Instructions to follow >> Copy each line of the entries below that contains the string "area".

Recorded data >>

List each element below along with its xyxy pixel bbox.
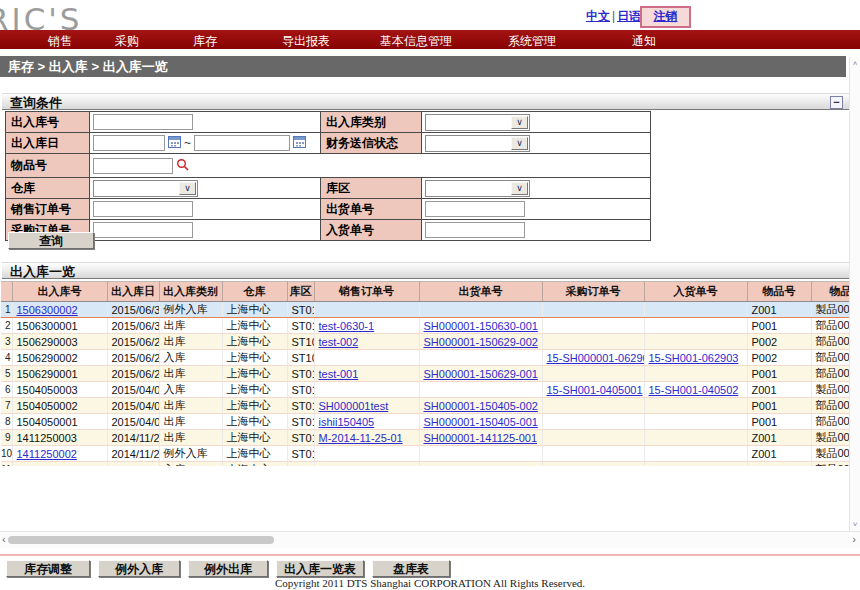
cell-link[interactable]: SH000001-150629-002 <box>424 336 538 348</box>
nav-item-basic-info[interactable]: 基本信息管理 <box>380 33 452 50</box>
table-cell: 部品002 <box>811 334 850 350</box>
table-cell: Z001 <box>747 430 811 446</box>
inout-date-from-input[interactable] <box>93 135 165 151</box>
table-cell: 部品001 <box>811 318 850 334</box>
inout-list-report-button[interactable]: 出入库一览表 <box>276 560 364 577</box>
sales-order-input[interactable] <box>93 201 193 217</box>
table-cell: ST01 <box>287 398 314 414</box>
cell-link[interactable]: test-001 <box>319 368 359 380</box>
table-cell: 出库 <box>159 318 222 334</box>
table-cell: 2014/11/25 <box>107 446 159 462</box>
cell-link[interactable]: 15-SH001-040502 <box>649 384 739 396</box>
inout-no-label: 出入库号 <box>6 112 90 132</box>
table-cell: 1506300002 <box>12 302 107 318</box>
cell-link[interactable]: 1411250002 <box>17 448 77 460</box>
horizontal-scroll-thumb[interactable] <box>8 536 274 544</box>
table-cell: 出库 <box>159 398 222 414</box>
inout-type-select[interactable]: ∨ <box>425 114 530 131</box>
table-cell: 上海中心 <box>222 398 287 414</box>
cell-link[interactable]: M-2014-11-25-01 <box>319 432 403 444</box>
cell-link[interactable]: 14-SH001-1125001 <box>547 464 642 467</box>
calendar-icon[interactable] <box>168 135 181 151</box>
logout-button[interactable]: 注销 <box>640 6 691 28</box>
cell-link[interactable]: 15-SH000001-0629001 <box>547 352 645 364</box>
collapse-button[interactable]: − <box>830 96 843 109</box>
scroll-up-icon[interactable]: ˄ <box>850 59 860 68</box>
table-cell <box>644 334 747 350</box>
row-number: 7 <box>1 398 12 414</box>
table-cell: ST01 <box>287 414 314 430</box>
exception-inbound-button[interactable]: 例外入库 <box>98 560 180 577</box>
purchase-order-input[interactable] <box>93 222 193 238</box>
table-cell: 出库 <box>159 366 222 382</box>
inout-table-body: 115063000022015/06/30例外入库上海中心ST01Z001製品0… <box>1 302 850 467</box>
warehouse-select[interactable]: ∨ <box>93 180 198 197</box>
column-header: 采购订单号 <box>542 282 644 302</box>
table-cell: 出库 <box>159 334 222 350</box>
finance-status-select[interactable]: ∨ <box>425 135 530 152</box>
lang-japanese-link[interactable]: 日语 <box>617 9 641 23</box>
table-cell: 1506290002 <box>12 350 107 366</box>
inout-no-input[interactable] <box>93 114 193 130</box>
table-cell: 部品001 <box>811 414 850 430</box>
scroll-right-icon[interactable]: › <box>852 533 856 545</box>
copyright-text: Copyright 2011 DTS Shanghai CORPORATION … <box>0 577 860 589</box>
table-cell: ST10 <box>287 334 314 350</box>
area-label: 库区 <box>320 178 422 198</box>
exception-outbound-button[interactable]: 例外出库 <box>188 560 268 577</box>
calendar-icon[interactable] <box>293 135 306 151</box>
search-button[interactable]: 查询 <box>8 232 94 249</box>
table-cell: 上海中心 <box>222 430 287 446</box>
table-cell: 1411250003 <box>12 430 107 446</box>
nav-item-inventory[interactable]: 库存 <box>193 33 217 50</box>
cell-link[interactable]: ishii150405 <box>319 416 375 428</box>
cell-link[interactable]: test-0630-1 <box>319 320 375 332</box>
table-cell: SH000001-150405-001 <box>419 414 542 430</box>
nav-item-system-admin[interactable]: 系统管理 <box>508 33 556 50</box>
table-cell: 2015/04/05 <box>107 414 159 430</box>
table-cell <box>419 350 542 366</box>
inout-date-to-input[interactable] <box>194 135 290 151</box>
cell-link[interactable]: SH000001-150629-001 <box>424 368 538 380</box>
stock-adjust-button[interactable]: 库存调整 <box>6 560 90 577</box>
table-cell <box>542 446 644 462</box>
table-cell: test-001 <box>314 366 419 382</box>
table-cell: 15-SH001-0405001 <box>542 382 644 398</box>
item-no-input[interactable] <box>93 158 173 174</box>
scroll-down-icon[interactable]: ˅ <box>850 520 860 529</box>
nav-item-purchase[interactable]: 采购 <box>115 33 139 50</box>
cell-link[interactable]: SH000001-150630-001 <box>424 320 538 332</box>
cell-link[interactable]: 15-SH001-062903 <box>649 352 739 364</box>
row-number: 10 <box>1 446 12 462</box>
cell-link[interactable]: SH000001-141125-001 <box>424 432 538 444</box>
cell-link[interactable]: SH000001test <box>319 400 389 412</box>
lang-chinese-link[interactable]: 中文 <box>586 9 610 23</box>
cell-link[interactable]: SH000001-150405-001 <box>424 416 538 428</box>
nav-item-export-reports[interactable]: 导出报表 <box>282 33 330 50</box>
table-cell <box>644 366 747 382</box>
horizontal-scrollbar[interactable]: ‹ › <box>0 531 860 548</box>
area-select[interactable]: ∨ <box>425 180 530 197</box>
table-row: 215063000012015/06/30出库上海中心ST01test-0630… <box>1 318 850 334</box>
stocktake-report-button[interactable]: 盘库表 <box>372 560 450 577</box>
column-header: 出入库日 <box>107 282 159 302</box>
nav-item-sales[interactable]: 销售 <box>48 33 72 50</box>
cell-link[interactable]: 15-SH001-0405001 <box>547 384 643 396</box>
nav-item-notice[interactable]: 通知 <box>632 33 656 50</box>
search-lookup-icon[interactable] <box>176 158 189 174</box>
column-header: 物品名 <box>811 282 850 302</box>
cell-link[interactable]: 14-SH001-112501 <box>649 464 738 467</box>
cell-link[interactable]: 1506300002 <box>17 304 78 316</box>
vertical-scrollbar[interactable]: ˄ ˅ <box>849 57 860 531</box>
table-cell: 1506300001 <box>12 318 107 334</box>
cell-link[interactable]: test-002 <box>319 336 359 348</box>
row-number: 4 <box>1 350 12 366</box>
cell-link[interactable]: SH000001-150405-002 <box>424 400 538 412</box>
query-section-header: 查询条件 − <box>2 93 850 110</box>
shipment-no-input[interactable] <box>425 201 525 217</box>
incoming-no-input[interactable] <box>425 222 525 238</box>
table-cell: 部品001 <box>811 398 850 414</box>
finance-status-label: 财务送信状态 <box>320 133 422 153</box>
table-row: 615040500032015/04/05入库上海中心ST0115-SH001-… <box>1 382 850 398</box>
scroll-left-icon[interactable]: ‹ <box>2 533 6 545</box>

Result of this task >>
area-label: 库区 <box>320 178 422 198</box>
area-select[interactable]: ∨ <box>425 180 530 197</box>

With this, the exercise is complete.